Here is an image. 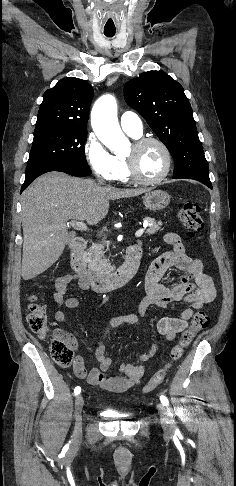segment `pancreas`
I'll use <instances>...</instances> for the list:
<instances>
[{
	"instance_id": "1",
	"label": "pancreas",
	"mask_w": 236,
	"mask_h": 486,
	"mask_svg": "<svg viewBox=\"0 0 236 486\" xmlns=\"http://www.w3.org/2000/svg\"><path fill=\"white\" fill-rule=\"evenodd\" d=\"M148 222V228L146 229V233L148 235H152L157 232L160 227L162 226V221H156L153 218L146 217L144 218ZM109 247V243L107 241H102L101 243H93L92 246L88 249L87 253L84 256V264L89 268V270L103 273L109 272L113 268L110 266V263L107 259L104 258V248Z\"/></svg>"
}]
</instances>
------
Every line in the entries above that has the word "instances" should be identified and copied.

Solved problem
I'll use <instances>...</instances> for the list:
<instances>
</instances>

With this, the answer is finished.